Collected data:
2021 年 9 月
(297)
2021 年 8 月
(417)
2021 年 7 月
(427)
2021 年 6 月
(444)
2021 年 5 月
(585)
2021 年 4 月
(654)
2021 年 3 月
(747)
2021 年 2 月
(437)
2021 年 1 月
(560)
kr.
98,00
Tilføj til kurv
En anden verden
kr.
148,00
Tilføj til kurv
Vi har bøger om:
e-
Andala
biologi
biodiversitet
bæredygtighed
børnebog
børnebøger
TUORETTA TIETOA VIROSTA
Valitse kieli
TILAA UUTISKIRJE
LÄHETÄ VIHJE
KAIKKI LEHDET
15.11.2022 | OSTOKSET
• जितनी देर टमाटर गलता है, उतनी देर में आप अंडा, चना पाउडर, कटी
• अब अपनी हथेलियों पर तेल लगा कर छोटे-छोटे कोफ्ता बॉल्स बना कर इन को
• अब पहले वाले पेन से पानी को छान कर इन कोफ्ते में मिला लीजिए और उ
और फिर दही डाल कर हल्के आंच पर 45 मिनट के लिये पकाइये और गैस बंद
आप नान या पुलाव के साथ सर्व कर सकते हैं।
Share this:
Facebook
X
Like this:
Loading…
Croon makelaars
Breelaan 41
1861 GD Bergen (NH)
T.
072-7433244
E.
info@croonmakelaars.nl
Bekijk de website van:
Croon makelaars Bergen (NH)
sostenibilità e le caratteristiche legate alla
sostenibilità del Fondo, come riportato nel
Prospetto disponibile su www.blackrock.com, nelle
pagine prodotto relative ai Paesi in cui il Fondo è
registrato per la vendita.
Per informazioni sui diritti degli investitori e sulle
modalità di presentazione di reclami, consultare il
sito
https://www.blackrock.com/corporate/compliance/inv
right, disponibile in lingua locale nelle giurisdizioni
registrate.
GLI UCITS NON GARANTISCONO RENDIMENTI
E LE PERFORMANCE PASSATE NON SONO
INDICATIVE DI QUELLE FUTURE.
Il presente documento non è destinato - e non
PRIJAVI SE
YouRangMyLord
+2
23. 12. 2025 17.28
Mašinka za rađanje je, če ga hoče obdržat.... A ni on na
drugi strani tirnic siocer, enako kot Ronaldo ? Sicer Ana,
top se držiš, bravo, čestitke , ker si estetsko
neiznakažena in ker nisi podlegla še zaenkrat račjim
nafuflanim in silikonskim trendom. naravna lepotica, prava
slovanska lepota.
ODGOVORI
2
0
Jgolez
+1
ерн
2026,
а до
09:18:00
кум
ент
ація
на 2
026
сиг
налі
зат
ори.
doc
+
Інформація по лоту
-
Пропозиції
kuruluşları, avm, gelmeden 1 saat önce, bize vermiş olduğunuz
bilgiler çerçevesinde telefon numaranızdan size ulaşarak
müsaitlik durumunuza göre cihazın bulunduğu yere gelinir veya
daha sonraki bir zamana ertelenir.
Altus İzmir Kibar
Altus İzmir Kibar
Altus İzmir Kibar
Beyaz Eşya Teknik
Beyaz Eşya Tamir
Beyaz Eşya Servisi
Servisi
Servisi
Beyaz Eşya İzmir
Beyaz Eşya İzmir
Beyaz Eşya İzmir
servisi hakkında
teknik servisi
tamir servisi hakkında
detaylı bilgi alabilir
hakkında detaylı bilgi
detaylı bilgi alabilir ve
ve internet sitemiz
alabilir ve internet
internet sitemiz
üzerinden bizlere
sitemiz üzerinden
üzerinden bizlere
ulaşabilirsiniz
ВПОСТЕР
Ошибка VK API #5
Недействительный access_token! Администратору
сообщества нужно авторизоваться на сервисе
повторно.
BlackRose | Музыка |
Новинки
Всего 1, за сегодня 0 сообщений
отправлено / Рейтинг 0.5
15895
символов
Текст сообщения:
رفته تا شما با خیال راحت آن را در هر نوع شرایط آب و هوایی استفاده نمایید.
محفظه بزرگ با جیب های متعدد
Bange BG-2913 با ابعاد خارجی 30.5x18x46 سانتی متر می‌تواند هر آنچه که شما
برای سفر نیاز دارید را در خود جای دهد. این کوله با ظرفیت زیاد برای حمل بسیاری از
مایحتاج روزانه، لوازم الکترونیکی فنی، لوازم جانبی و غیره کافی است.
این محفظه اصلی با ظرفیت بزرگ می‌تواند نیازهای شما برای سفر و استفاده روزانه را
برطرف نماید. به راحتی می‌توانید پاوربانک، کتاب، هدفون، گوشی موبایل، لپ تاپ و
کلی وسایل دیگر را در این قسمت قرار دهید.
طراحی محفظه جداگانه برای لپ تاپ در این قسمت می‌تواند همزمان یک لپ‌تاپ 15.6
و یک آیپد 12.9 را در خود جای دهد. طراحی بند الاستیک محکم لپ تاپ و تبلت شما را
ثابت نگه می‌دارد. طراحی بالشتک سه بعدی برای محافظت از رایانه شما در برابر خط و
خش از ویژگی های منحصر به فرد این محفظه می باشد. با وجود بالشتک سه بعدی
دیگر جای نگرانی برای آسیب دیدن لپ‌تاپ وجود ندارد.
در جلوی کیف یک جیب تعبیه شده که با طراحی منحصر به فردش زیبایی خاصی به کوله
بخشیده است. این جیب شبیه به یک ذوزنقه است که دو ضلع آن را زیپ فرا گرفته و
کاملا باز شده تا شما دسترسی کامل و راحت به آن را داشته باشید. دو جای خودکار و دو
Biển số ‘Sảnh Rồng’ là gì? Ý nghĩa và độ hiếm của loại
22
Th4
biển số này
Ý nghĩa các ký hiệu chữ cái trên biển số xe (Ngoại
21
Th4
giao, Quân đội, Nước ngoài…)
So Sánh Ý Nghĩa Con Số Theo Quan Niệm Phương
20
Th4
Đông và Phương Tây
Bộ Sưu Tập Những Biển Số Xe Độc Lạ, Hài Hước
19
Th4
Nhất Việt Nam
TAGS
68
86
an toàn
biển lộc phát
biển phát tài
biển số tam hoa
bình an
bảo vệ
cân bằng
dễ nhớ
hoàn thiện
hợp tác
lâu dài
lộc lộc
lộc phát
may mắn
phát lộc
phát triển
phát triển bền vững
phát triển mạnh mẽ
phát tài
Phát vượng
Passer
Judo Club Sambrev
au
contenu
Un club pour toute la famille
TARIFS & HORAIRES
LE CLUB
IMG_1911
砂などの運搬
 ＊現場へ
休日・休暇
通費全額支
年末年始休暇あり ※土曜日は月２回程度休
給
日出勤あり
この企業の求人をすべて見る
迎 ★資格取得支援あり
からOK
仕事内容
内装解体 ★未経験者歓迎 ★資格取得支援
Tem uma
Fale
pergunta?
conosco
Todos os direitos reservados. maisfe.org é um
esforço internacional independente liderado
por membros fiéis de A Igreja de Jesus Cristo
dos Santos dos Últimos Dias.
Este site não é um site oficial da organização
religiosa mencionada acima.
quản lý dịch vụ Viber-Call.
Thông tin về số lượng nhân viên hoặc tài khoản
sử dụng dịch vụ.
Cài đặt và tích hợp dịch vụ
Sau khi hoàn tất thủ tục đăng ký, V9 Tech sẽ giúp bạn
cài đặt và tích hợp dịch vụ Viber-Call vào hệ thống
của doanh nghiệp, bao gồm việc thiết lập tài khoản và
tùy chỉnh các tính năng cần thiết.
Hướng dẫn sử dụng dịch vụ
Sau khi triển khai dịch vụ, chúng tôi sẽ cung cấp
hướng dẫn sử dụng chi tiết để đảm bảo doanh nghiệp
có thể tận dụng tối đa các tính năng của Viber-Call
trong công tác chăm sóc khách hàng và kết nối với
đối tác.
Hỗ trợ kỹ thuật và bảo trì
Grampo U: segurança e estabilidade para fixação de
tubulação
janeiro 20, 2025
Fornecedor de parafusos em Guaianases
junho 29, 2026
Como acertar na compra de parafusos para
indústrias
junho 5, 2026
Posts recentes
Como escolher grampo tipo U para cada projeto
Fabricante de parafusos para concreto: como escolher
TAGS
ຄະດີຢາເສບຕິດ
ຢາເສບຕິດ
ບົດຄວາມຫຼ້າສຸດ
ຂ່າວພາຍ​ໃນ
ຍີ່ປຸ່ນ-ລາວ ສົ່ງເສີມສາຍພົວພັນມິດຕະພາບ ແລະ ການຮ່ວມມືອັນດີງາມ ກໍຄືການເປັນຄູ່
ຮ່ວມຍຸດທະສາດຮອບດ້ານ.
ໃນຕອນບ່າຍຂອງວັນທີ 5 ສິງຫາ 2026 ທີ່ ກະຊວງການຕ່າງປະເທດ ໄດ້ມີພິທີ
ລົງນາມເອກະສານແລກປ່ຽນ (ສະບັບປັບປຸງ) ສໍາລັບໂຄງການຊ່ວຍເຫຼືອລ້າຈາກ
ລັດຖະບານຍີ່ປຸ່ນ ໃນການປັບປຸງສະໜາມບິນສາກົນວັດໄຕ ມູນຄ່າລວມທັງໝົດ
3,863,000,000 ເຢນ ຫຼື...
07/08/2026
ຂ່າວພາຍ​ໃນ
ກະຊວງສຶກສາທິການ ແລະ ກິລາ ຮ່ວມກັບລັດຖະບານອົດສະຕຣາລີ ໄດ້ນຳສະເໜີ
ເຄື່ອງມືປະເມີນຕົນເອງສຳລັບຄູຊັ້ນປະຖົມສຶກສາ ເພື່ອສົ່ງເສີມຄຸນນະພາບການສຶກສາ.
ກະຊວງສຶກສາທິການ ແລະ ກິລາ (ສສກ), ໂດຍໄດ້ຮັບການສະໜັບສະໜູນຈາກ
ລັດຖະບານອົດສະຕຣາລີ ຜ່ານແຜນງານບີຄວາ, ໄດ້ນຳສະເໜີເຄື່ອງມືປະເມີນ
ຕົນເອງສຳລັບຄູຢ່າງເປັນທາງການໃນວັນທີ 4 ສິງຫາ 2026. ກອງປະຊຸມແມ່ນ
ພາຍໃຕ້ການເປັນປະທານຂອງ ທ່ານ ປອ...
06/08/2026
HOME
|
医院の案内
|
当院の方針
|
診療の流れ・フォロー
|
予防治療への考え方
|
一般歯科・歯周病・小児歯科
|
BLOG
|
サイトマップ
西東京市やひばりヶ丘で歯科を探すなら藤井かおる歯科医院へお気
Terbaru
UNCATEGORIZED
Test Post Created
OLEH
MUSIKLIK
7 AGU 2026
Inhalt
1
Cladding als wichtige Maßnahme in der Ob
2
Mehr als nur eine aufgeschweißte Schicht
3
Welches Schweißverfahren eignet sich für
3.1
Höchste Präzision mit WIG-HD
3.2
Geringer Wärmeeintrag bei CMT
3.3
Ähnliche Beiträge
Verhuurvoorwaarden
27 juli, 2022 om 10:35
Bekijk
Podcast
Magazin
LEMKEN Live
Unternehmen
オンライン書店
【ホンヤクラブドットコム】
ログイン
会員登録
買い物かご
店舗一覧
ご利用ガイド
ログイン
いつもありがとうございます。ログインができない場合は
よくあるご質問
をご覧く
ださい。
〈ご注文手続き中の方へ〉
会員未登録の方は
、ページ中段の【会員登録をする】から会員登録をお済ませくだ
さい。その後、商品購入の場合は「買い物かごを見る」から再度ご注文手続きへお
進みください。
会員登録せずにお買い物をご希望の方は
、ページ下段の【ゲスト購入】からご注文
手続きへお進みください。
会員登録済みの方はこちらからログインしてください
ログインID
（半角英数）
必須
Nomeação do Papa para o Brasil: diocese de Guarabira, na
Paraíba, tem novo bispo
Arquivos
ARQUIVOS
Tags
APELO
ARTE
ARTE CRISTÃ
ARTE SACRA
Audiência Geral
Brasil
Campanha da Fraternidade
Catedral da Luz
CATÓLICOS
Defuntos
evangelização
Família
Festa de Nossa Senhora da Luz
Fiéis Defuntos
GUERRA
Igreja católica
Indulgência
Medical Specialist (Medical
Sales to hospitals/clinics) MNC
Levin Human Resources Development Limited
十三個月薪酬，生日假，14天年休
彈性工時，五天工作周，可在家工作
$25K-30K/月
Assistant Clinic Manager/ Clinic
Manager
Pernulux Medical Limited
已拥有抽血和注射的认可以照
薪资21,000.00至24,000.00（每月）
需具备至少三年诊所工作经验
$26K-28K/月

— What is being asked —
The answer must consist of every line from the data that contains the word "ປະເມ".

— Answer for the task —
ເຄື່ອງມືປະເມີນຕົນເອງສຳລັບຄູຊັ້ນປະຖົມສຶກສາ ເພື່ອສົ່ງເສີມຄຸນນະພາບການສຶກສາ.
ລັດຖະບານອົດສະຕຣາລີ ຜ່ານແຜນງານບີຄວາ, ໄດ້ນຳສະເໜີເຄື່ອງມືປະເມີນ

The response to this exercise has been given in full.